O vereador Marcos Henriques (PT) explicou o impasse entre seu partido e o PSB. Apesar do governador Ricardo Coutinho (PSB) ter estado na linha de frente contra o impeachment da presidente Dilma Rousseff e defendido a manutenção do Estado Democrático de Direito, atualmente o PT se sente pouco confortável com as alianças feitas pelos socialistas em torno da pré-candidatura de João Azevêdo para governador.

“Nosso plano central é a candidatura de Lula. Nós não vamos vetar chapa A ou B. Não se trata disso. O governador tem total autonomia para formar a chapa que ele quer, mas nós não somos obrigados em votar em qualquer pessoa”, afirmou o petista.

O maior problema é seleção de personalidades e partidos “golpistas” para a chapa socialista. “Eu não me sinto à vontade de votar em candidatos ao Senado que apoiaram e votaram no processo de impeachment. Acredito que a militância também não. No entanto, nós temos um projeto de país, e Ricardo tem uma importância extrema”, refletiu.

Marcos Henriques ainda pontuou que a presidente nacional do PT, Gleisi Hoffman vem à Paraíba, nesta quarta (12), para tentar sanar o impasse entre estes partidos.

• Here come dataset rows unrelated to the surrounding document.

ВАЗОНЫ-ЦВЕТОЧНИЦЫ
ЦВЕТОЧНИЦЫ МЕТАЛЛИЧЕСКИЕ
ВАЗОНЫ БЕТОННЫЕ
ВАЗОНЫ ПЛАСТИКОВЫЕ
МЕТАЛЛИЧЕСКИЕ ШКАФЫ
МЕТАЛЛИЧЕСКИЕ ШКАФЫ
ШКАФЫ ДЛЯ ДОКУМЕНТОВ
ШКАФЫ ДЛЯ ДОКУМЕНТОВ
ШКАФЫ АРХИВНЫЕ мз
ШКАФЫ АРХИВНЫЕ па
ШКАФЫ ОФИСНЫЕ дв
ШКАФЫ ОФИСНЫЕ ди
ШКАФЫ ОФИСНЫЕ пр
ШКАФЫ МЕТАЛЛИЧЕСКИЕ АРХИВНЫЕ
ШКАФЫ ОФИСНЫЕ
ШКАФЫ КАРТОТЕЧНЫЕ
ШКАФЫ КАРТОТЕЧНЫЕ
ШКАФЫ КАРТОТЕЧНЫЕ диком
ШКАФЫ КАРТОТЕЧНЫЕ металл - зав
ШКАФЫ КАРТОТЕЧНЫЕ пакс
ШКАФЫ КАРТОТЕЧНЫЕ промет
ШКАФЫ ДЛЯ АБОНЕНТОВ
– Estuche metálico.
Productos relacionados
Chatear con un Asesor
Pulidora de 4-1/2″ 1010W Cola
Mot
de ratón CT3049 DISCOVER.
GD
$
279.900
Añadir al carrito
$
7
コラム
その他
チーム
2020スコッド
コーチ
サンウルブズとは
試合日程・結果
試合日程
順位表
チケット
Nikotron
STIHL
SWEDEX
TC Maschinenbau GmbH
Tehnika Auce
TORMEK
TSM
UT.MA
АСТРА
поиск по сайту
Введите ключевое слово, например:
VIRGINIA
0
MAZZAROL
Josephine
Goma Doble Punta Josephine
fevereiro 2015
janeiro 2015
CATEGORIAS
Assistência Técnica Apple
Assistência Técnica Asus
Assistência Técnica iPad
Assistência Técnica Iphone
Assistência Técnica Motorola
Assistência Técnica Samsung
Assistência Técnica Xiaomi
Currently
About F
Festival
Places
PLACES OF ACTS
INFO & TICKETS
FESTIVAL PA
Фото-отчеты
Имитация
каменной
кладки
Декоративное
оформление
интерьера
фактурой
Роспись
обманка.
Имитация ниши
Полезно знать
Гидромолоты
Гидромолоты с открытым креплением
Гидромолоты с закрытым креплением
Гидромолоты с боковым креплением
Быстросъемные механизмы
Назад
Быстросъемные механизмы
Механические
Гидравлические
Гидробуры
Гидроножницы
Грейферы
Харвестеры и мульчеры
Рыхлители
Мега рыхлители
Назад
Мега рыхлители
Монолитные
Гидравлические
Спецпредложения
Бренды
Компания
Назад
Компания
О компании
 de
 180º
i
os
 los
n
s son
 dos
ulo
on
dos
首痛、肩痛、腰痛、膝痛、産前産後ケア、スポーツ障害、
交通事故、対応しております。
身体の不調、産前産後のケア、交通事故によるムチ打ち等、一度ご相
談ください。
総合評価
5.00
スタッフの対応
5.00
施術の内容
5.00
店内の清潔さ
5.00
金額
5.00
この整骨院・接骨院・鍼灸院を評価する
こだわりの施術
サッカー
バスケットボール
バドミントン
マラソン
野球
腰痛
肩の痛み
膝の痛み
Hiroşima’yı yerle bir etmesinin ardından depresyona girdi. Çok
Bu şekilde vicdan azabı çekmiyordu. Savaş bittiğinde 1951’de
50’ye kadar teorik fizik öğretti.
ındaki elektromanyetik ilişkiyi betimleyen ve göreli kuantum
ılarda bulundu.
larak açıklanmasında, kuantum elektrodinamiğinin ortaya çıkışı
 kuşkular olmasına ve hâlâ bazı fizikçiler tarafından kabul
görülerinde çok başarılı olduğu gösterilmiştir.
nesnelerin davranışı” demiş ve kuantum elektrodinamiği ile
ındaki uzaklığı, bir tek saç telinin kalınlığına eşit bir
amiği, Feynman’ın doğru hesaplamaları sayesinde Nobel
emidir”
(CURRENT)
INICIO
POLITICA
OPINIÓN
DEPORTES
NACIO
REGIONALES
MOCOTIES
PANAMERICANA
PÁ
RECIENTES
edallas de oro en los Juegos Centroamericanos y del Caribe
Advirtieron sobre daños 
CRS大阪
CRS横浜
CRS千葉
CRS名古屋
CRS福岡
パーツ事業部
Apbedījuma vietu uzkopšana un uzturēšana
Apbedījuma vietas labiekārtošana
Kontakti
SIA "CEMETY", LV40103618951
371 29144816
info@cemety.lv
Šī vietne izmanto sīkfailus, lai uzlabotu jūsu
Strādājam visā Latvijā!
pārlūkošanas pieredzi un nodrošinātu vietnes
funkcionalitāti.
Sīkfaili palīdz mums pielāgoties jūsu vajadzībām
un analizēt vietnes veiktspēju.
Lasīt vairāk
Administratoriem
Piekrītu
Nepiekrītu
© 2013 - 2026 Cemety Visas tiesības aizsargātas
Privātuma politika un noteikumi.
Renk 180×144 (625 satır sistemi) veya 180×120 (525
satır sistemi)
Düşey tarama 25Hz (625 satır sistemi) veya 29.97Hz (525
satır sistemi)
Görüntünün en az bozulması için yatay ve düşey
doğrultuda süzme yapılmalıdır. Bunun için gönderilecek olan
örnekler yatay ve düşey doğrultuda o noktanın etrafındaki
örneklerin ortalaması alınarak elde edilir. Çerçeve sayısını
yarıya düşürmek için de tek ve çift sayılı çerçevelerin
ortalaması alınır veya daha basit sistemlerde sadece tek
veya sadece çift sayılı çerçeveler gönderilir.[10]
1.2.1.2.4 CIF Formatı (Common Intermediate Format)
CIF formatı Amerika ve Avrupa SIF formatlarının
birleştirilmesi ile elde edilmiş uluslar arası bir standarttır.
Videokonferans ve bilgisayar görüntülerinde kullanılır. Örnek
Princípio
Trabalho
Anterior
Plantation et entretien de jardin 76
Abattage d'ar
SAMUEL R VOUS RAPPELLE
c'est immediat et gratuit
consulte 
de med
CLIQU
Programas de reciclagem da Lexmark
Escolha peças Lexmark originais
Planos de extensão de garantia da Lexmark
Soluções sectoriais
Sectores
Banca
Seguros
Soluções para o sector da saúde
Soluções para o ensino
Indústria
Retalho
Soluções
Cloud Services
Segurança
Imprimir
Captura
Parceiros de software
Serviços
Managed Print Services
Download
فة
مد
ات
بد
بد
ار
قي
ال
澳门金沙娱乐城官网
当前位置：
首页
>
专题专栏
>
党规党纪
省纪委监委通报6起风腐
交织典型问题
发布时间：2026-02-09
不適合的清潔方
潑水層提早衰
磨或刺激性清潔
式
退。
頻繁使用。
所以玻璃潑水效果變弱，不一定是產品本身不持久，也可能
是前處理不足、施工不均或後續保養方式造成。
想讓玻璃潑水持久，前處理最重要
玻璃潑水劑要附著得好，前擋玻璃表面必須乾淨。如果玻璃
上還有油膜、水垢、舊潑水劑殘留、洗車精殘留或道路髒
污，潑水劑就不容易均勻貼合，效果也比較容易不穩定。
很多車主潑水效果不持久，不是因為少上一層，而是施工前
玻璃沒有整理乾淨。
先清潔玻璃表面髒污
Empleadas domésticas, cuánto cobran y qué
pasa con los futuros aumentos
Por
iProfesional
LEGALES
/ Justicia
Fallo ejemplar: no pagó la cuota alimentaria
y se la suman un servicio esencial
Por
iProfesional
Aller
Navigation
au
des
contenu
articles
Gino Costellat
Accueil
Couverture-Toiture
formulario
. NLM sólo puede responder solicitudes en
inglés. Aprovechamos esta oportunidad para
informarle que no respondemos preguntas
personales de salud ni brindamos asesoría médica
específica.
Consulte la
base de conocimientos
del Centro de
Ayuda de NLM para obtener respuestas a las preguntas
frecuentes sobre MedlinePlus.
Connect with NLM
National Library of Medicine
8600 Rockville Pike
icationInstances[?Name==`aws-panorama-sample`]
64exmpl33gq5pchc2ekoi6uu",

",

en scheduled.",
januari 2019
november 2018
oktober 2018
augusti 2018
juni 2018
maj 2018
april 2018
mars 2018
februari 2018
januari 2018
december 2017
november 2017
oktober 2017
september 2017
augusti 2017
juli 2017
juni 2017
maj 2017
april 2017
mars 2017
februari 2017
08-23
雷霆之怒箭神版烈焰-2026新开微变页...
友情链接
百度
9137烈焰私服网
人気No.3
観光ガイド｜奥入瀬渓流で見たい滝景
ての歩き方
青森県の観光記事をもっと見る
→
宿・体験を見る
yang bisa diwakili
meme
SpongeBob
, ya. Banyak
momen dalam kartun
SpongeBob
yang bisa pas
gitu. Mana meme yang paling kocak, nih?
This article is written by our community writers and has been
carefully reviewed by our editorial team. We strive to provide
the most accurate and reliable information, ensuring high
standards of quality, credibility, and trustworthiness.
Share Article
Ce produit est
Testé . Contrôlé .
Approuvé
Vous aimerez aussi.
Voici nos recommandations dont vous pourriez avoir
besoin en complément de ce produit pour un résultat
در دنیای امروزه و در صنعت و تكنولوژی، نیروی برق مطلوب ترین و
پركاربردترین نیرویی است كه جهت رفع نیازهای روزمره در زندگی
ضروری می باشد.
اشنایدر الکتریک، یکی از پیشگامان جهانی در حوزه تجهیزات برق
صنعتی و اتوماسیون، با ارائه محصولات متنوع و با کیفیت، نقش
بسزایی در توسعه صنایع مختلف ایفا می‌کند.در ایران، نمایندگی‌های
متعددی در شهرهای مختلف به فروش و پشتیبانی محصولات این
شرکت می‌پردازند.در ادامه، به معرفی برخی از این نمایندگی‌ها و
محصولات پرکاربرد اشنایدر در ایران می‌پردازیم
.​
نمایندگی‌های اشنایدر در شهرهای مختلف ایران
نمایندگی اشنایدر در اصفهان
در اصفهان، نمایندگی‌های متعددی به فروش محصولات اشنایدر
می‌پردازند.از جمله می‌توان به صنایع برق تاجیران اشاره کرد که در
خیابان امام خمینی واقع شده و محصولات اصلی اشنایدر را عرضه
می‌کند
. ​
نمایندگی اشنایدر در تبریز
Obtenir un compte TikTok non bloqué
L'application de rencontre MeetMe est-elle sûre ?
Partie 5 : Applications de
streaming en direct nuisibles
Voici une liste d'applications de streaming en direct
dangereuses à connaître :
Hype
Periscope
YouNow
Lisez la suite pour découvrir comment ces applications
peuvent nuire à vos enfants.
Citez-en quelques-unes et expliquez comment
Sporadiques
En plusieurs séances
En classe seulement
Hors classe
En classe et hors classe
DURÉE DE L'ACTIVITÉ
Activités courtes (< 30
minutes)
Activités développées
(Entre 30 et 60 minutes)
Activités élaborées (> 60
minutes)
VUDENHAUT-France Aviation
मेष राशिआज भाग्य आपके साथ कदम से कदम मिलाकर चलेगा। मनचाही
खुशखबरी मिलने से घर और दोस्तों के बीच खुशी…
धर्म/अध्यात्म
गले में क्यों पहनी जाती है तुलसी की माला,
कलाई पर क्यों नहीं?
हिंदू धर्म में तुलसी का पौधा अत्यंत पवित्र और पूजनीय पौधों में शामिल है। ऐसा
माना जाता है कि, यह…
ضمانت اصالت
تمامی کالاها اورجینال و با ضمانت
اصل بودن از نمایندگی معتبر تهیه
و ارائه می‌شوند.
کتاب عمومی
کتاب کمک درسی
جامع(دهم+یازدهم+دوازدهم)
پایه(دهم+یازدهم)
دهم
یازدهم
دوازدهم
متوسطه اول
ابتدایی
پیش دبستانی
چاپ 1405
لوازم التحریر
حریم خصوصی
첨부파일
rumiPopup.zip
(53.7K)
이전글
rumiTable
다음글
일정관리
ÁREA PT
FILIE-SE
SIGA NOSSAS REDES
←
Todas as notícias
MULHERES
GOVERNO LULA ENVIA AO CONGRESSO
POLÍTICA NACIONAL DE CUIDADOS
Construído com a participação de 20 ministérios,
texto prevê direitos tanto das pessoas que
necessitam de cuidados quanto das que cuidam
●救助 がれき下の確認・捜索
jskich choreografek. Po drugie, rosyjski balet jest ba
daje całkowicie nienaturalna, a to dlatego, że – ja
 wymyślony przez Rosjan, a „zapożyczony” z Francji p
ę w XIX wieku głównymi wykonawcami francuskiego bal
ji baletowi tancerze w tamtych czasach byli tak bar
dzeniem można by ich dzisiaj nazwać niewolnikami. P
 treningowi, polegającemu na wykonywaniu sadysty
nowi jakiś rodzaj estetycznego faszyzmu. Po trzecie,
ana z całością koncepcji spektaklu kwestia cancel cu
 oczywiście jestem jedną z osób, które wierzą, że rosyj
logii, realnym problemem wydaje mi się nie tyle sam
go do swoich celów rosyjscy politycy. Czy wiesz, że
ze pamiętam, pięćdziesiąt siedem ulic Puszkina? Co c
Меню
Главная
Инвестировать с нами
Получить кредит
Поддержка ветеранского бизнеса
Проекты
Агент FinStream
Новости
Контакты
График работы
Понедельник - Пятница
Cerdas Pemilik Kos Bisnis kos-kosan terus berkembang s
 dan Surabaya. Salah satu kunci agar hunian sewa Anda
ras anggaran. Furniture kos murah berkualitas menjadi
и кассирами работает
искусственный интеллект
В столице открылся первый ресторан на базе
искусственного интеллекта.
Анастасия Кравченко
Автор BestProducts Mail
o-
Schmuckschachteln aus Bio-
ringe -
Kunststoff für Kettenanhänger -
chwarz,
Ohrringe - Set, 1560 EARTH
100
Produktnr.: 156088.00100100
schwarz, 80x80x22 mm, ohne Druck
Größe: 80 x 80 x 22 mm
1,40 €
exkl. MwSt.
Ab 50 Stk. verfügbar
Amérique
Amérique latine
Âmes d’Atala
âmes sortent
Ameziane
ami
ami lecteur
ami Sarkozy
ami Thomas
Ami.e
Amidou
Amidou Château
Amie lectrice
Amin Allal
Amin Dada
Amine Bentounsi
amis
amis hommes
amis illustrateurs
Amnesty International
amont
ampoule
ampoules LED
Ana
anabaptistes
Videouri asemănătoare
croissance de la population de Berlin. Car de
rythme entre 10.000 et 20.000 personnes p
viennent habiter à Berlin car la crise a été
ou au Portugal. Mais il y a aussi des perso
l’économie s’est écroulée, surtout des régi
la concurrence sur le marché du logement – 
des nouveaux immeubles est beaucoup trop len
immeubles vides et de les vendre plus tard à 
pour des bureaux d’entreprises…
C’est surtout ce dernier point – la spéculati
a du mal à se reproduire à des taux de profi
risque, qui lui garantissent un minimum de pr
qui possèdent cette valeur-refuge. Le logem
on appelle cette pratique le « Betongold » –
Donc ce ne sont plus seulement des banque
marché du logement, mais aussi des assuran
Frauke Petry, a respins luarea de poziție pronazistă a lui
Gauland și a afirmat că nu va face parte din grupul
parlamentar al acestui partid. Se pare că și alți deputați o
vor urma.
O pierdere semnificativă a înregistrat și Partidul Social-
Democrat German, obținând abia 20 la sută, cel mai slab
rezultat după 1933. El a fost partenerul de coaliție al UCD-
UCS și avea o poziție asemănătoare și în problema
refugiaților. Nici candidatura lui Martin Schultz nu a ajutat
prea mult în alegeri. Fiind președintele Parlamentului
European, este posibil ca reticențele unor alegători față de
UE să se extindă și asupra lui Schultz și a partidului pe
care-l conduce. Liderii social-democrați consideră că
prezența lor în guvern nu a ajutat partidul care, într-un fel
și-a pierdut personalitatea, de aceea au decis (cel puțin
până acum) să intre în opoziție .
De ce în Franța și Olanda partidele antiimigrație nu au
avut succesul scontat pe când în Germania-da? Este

“Ela vem à Paraíba, mas logicamente que a militância já disse ao companheiro Ricardo Coutinho que hoje temos a definição de um eleitorado que se recusa a votar em pessoas que possibilitaram essa crise profunda no país. Isso passa pela escolha dos candidatos a senador e vice. Eu não creio que nessa política de alianças se ponha um vice que foi partícipe dessa política desastrosa no nosso país. Eu acho que essas mensagens são importantes para Ricardo. Eu não me vejo concebendo votar em uma candidata como Daniella Ribeiro, que segue o partido Progressistas, que foi um dos partidos responsáveis por isso que acontece no nosso país. Tanto Veneziano, quanto Daniella, acho muito difícil que a militância vote neles”, disse.